I persnoally, given the history of Netscape, and Sun wouldn't want them to provide the basic functionality of the HTML renderer for example. or SUN's notorisly piss poor implementation of the JVM. While I don't run all MS stuff for things that I need. I use Winamp over MS version of the same. And since I use the internet, I am forced to get Reals POS player, and quicktime for those sites that require it. (and I am starting to visit those sites alot less in the process, because of it)
Oh and BTW, WMM and WMP are both not on my system. A very easy perusal of the Inet provides information on how to remove them.
Hell with about 80% of the people I deal with in Customer Support, I doubt even if the ability to remove it was in the OS. they wouldn't know how without askign CS how to remove it.

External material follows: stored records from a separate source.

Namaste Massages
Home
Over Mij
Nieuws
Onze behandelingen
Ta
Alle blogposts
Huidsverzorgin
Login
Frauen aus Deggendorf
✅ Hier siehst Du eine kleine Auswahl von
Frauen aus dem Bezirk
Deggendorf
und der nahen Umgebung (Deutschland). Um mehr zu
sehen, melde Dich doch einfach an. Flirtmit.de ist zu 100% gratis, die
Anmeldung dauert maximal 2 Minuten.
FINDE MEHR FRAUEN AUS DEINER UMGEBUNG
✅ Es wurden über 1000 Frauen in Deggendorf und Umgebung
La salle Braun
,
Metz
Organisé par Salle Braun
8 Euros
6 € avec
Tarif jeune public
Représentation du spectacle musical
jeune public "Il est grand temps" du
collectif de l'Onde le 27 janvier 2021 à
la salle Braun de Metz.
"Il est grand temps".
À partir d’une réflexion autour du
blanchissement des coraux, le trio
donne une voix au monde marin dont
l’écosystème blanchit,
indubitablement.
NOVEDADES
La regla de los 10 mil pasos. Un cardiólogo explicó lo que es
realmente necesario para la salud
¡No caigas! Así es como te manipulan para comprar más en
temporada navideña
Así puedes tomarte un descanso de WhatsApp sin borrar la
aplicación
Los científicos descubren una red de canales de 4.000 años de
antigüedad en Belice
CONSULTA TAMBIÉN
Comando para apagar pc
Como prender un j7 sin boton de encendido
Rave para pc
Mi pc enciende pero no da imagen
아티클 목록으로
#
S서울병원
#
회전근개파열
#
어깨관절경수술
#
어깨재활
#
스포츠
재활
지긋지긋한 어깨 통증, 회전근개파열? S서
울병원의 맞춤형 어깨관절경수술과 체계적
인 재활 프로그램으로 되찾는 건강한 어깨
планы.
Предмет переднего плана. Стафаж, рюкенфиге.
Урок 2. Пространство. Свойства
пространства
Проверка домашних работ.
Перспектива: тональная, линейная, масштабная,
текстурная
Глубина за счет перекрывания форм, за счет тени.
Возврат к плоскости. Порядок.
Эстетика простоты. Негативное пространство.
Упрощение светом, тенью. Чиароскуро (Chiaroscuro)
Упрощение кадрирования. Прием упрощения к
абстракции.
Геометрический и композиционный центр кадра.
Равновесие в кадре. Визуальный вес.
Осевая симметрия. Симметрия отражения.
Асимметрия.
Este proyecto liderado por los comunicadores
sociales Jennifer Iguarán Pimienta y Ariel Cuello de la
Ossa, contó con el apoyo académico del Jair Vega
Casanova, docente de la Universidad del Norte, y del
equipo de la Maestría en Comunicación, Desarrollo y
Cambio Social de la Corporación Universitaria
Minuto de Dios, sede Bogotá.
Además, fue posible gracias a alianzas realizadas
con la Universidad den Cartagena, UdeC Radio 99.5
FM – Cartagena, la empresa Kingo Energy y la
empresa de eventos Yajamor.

I would say that 90% of the consumers don't really care if it is loaded on. Most appriciate having not to pay extra for basic support, and most move on to more capable programs if they are truely interested in the media they use.
But by all accounts, going to a moduliar windows. will Make the OS and systems more expensive. one, it will make development costs much higher. which will drive up the costs of
software in general.
And a modular system will become mute in the long run. because Vendors that have presented a look and feel to its customers will want to keep that look and feel. So most vendors will force reloading IE for instance to provide the enviroment of the past. or any of a multitude of items that competitors want to remove from the OS.
Either that or roll thier own, which drives up development costs.
And consumers make the decisions on what is bought and what isn't. Linux is gaining ground slowly. But when Linux was offered as an option, very few bought the systems configured that way.